- [Work request]: Throughout the material below, count the lines that include the string "click", then report only the resulting number.

- [Excerpted records]:
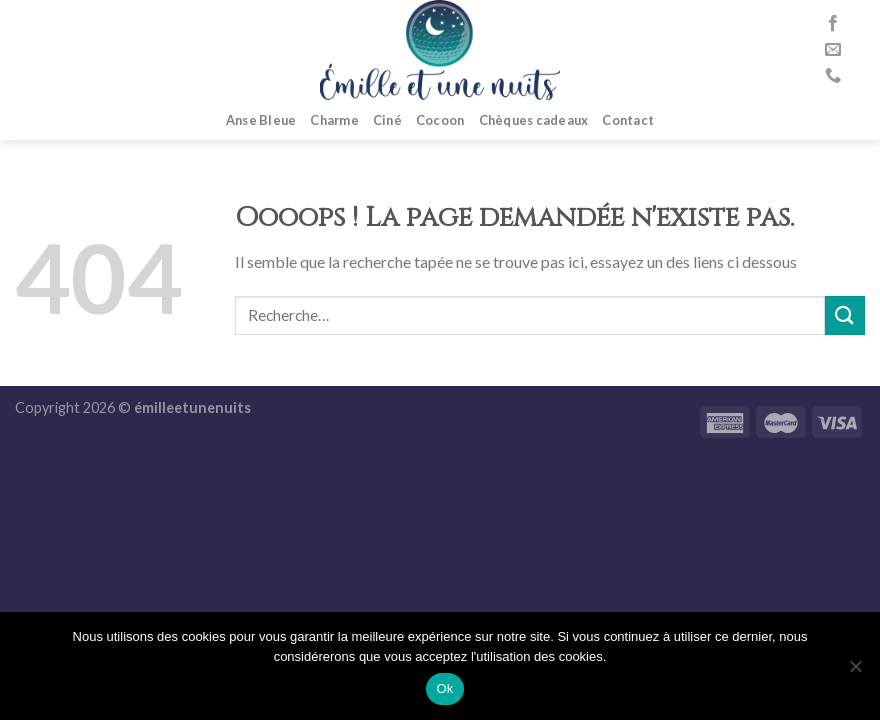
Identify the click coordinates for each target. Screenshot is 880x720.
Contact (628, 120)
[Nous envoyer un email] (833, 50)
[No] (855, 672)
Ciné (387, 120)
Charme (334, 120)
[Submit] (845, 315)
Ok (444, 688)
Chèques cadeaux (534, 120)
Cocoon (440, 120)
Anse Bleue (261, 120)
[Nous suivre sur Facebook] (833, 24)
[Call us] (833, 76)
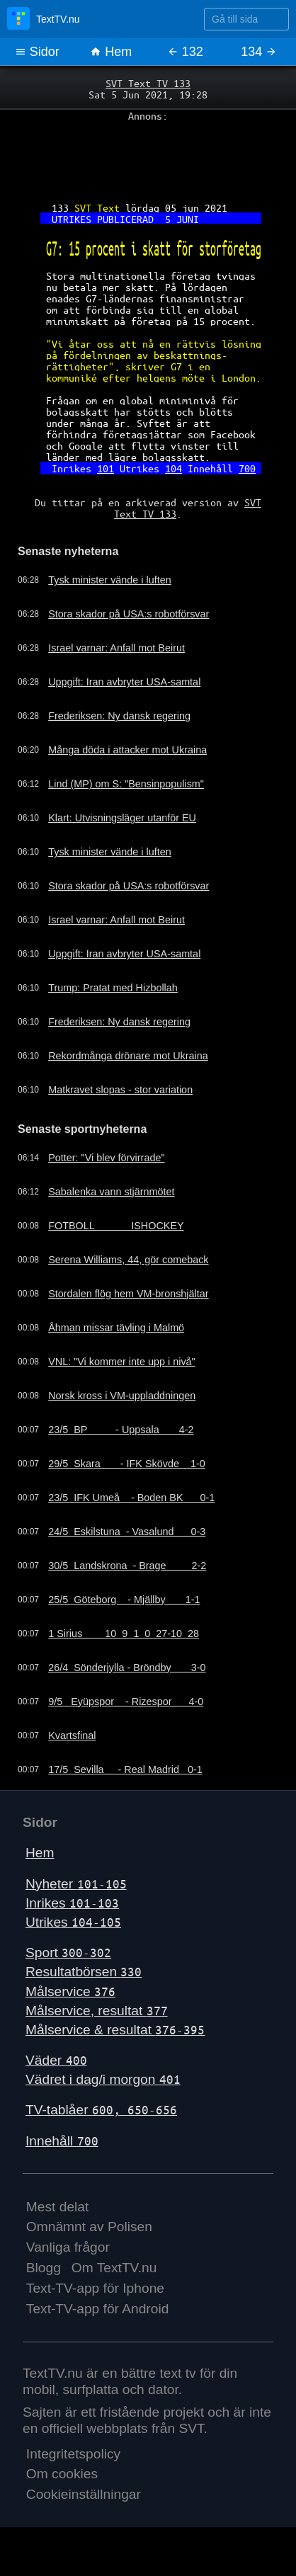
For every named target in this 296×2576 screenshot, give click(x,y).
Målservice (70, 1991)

- [Output of the exercise]: 2